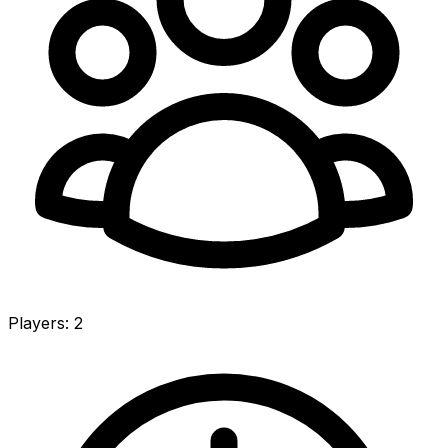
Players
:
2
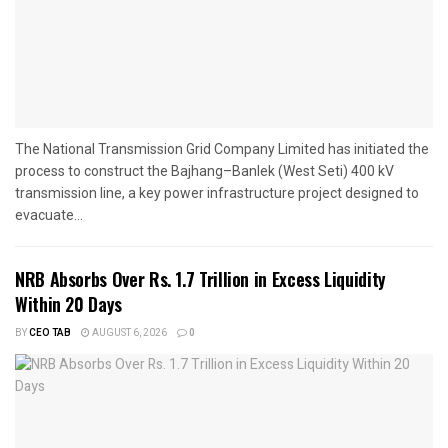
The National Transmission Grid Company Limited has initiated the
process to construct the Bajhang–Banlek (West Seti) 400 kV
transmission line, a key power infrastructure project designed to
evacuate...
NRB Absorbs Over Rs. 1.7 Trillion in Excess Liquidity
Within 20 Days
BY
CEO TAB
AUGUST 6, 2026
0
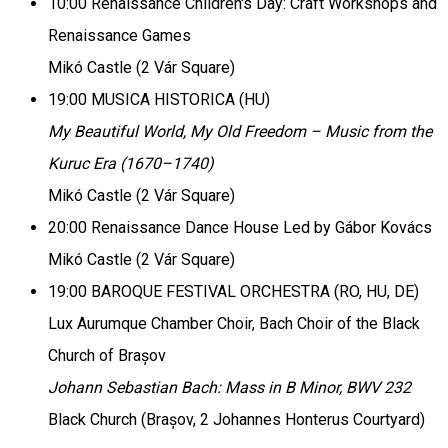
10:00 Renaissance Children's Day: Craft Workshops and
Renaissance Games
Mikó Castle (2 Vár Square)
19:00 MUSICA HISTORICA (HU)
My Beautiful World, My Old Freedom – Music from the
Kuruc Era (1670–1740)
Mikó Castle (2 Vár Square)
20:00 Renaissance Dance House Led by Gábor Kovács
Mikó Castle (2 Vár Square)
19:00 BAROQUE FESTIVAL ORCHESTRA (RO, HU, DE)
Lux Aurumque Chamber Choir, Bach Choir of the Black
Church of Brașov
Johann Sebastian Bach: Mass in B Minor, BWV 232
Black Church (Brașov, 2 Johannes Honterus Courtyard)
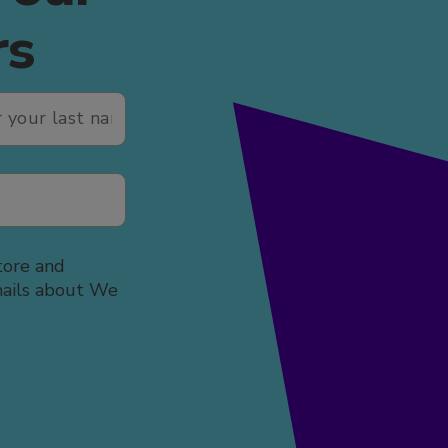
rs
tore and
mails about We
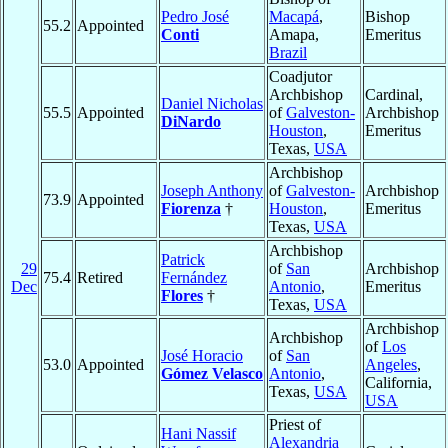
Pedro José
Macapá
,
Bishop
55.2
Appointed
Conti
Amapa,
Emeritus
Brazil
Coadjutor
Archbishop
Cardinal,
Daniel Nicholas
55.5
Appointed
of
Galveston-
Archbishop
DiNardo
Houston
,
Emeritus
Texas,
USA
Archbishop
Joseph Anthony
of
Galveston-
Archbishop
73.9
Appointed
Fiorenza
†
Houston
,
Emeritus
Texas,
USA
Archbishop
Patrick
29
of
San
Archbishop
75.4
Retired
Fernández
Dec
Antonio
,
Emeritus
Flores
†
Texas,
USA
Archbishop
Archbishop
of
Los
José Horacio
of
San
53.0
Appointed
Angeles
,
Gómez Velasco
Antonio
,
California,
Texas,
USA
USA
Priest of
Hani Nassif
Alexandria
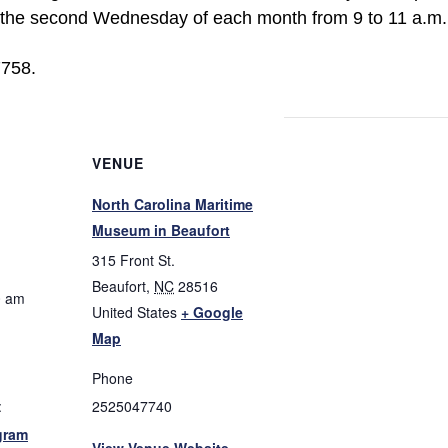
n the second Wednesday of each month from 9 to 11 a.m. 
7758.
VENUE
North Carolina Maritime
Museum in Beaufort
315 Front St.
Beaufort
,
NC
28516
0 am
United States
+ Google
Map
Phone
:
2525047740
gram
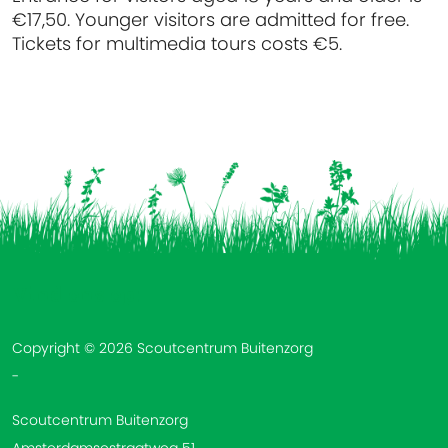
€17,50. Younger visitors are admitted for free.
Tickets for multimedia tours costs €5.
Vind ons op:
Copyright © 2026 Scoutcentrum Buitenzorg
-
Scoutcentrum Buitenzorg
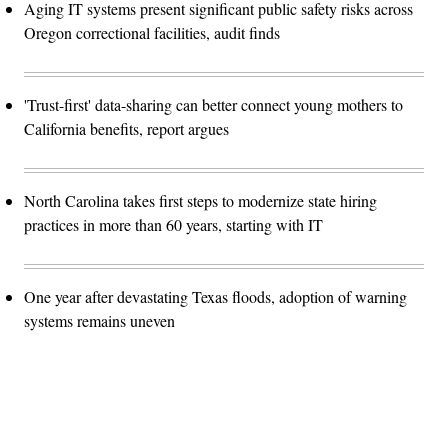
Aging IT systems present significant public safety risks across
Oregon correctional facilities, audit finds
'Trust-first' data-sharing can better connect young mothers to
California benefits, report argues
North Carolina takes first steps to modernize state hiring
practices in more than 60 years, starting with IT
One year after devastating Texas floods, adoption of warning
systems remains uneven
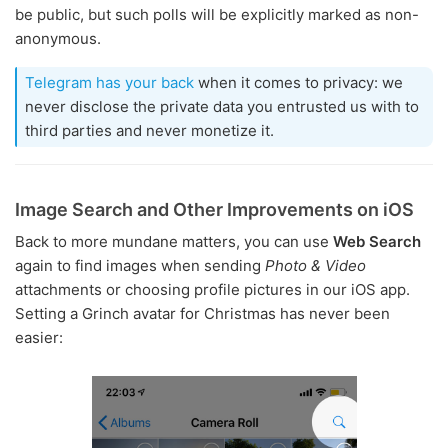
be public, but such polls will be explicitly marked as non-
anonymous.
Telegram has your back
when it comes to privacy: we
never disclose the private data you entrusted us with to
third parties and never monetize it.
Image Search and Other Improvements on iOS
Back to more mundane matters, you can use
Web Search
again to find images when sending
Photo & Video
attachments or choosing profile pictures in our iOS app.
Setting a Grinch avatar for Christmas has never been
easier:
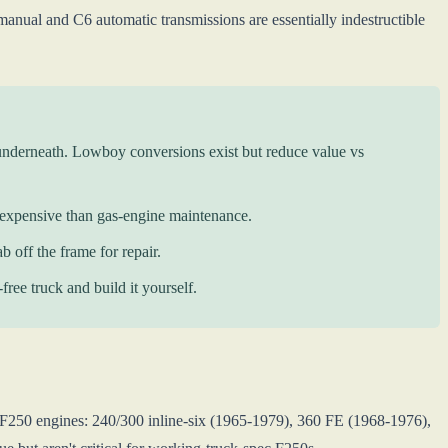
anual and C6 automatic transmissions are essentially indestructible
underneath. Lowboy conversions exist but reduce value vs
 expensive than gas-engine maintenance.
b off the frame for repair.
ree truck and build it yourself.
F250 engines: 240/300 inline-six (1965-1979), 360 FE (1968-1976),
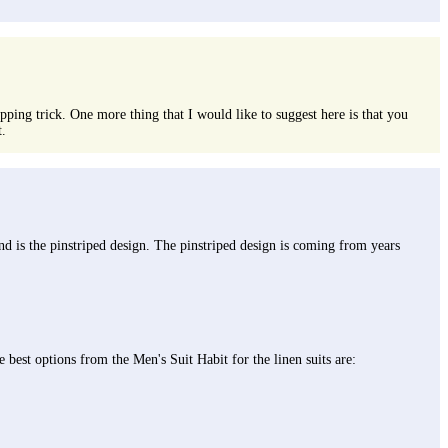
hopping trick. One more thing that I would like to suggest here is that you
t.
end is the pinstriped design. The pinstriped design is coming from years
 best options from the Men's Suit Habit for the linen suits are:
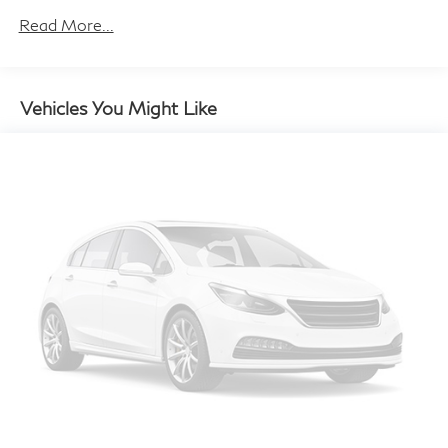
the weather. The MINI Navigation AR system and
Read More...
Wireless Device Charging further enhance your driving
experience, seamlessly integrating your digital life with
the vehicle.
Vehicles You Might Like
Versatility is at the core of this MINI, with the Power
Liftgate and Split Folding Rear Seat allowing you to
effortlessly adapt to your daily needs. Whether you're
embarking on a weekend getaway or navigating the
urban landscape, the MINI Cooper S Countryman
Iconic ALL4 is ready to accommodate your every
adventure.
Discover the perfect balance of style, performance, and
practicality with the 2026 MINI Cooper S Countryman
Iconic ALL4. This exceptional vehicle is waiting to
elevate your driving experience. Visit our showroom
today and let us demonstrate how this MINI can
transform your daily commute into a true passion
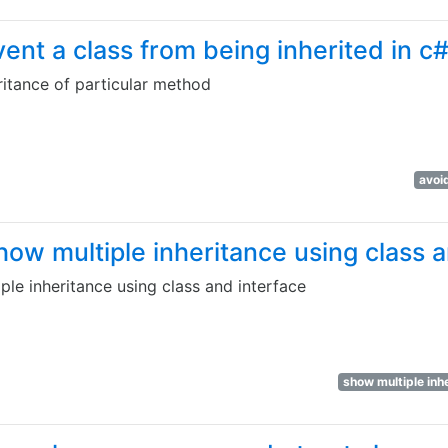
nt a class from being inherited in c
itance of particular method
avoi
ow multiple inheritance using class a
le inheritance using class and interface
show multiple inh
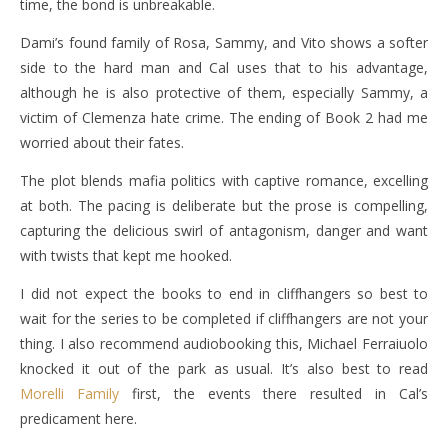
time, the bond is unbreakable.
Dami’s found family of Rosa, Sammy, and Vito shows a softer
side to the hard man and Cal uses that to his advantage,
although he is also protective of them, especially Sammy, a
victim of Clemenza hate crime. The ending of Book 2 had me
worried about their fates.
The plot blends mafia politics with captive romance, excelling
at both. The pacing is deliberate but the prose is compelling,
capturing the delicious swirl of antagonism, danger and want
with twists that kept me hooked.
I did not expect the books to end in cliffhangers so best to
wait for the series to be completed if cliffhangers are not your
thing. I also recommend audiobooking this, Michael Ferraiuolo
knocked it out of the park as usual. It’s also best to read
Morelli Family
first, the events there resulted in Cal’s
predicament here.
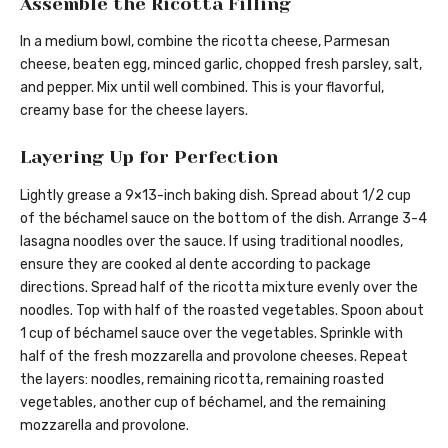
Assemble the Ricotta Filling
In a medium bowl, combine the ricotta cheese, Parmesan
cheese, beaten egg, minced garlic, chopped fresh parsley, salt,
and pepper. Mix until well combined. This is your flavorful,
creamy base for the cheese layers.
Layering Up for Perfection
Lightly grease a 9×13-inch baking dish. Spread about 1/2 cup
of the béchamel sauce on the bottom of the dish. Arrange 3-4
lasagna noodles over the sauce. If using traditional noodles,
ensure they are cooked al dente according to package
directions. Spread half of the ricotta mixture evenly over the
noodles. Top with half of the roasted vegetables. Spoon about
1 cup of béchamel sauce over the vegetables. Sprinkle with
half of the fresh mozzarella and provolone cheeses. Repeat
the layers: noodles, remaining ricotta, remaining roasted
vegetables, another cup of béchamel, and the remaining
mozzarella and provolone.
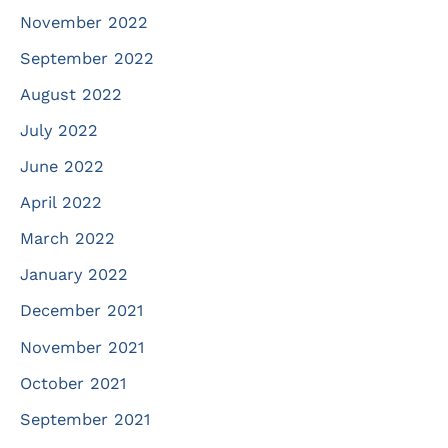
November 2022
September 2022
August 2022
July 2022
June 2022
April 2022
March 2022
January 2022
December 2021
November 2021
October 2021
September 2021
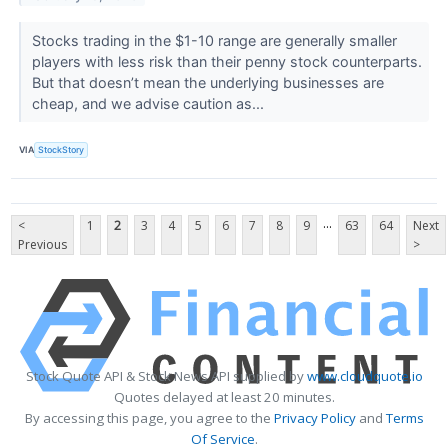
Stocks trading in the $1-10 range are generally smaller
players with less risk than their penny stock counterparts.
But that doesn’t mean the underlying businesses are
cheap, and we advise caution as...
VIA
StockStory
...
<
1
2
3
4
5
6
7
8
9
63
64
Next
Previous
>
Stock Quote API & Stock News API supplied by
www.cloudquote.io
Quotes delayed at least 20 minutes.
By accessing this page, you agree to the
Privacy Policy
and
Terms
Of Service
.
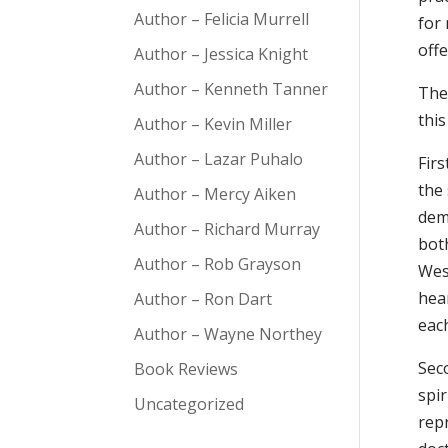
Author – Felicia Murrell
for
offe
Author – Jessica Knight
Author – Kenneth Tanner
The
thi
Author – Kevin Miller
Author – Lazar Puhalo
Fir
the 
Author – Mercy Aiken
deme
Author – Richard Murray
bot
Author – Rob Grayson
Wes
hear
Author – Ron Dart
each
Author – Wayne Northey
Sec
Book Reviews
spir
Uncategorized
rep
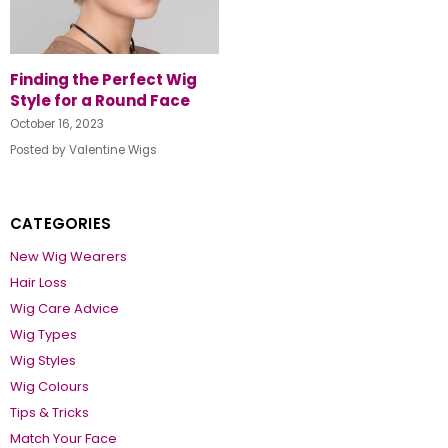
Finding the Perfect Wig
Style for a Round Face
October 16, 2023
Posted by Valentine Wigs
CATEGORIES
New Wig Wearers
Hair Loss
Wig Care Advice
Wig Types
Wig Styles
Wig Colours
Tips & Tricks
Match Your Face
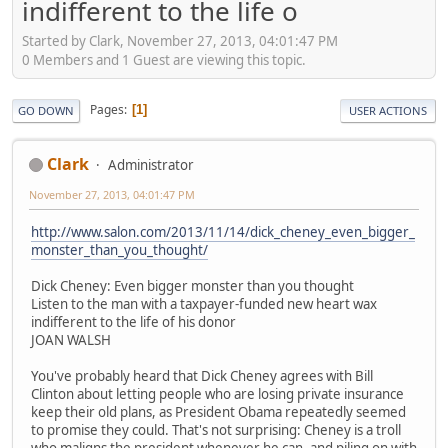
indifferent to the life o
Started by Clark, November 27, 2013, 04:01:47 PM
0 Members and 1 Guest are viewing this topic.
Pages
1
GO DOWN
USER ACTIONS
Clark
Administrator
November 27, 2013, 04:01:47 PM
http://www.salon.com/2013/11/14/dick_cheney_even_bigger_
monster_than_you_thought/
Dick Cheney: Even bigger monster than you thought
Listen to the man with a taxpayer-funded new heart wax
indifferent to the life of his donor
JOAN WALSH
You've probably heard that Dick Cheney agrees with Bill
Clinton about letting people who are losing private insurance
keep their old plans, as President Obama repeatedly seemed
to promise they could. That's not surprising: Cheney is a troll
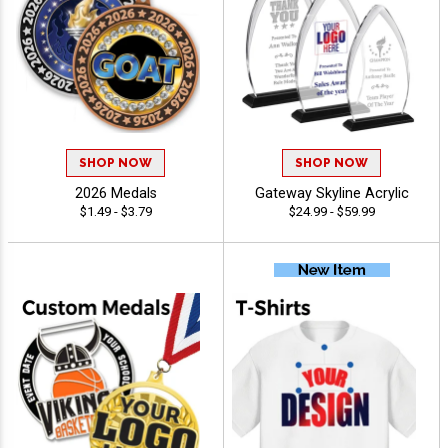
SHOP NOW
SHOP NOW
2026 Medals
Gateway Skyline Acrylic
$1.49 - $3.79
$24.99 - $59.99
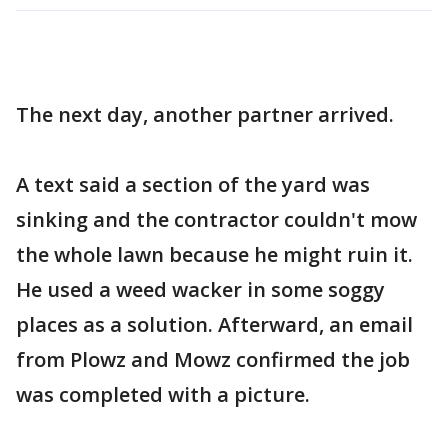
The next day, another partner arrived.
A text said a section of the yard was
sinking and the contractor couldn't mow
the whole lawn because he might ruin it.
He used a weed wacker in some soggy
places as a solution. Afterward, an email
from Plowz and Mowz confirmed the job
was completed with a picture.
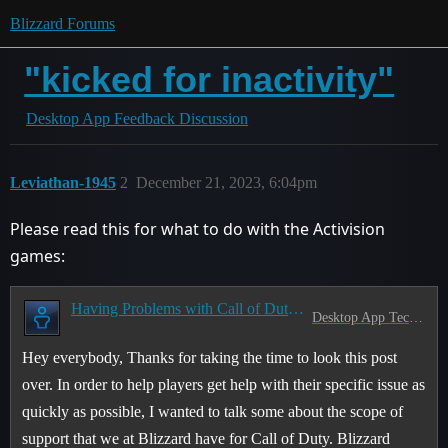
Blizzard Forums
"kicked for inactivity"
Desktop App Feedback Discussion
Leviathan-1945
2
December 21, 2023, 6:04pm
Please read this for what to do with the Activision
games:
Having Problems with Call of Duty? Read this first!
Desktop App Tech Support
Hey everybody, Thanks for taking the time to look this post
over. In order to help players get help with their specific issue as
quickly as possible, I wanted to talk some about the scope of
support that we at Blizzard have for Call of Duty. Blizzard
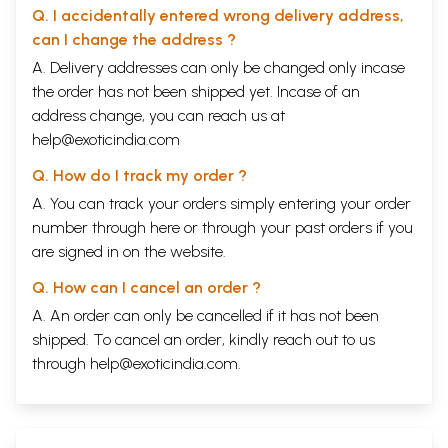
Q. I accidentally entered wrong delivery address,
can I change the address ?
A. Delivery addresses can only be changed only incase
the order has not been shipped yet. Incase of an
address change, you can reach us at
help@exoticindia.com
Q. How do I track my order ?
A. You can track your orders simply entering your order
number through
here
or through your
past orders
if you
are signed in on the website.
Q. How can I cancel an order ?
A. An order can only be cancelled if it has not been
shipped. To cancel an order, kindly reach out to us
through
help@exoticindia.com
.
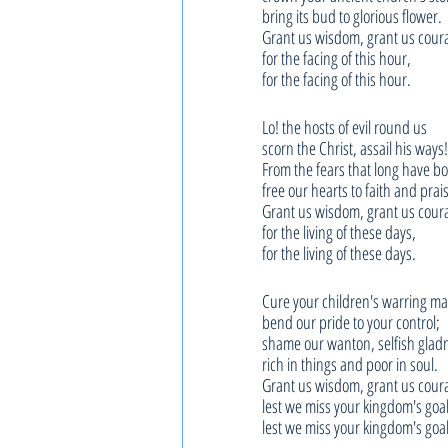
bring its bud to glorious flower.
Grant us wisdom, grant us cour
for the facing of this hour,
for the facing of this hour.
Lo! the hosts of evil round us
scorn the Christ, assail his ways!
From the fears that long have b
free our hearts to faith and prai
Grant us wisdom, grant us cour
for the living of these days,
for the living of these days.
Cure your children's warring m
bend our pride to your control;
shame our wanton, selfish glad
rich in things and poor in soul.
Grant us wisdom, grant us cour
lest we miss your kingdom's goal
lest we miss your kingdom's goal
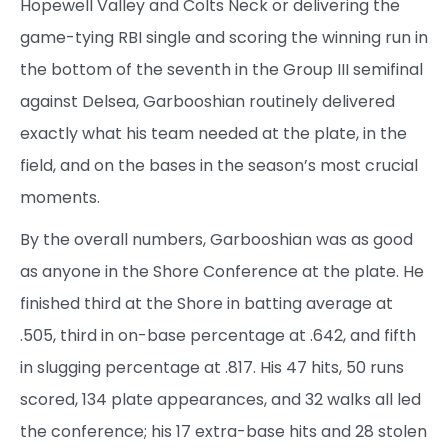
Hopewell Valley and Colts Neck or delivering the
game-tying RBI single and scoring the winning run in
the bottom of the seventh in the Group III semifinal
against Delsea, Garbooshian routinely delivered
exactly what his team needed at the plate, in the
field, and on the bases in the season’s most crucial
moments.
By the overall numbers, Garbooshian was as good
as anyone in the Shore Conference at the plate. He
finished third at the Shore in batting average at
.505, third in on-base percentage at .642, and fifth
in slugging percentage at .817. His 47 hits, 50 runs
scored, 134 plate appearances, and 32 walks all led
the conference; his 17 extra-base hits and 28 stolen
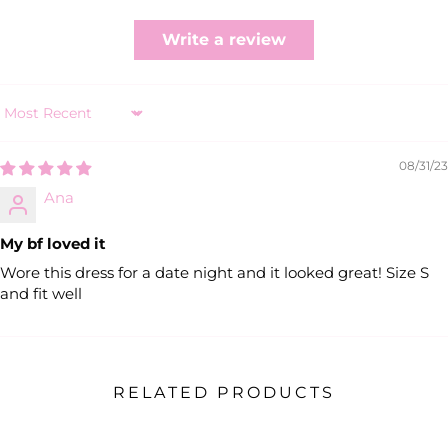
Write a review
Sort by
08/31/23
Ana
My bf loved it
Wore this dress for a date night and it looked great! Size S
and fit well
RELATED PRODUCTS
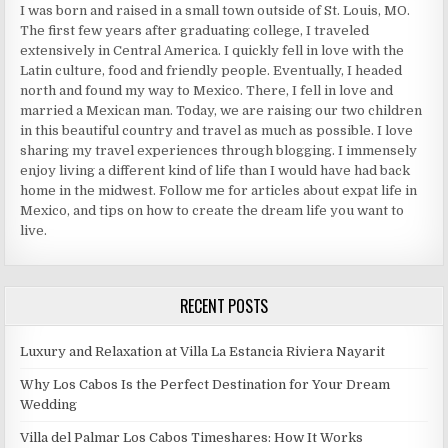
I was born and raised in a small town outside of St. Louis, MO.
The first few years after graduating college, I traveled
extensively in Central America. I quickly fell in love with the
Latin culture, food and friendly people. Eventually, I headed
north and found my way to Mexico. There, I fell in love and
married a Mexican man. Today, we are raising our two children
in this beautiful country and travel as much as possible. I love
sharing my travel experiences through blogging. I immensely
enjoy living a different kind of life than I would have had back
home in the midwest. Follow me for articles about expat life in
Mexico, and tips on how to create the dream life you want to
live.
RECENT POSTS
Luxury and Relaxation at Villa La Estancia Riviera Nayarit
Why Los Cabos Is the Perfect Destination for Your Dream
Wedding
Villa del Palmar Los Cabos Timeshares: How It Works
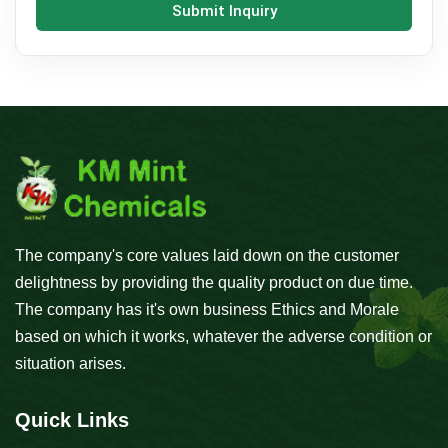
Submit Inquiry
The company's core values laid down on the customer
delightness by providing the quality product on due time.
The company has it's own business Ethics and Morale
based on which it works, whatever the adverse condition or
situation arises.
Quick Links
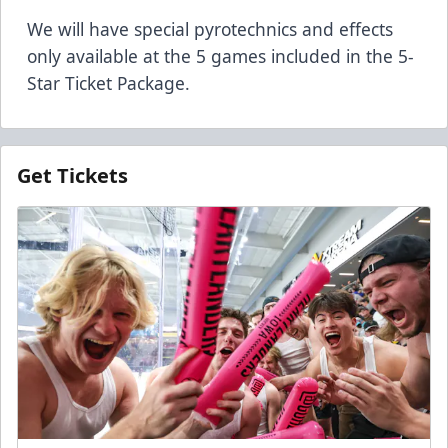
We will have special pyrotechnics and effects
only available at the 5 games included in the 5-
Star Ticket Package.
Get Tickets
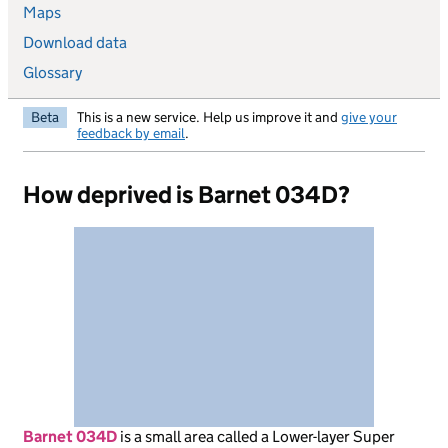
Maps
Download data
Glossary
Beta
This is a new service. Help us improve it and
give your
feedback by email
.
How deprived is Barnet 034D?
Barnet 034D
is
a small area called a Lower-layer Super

____________________

• _Task brief_: Only one stretch of the data is wanted: write out exactly the lines from the one holding "against Delsea, Garbooshian" through the one holding "delightness by providing", both included, without the pictures.

• _Task answer_:
against Delsea, Garbooshian routinely delivered
exactly what his team needed at the plate, in the
field, and on the bases in the season’s most crucial
moments.
By the overall numbers, Garbooshian was as good
as anyone in the Shore Conference at the plate. He
finished third at the Shore in batting average at
.505, third in on-base percentage at .642, and fifth
in slugging percentage at .817. His 47 hits, 50 runs
scored, 134 plate appearances, and 32 walks all led
the conference; his 17 extra-base hits and 28 stolen
Write a review
Sort by
08/31/23
Ana
My bf loved it
Wore this dress for a date night and it looked great! Size S
and fit well
RELATED PRODUCTS
I was born and raised in a small town outside of St. Louis, MO.
The first few years after graduating college, I traveled
extensively in Central America. I quickly fell in love with the
Latin culture, food and friendly people. Eventually, I headed
north and found my way to Mexico. There, I fell in love and
married a Mexican man. Today, we are raising our two children
in this beautiful country and travel as much as possible. I love
sharing my travel experiences through blogging. I immensely
enjoy living a different kind of life than I would have had back
home in the midwest. Follow me for articles about expat life in
Mexico, and tips on how to create the dream life you want to
live.
RECENT POSTS
Luxury and Relaxation at Villa La Estancia Riviera Nayarit
Why Los Cabos Is the Perfect Destination for Your Dream
Wedding
Villa del Palmar Los Cabos Timeshares: How It Works
Submit Inquiry
The company's core values laid down on the customer
delightness by providing the quality product on due time.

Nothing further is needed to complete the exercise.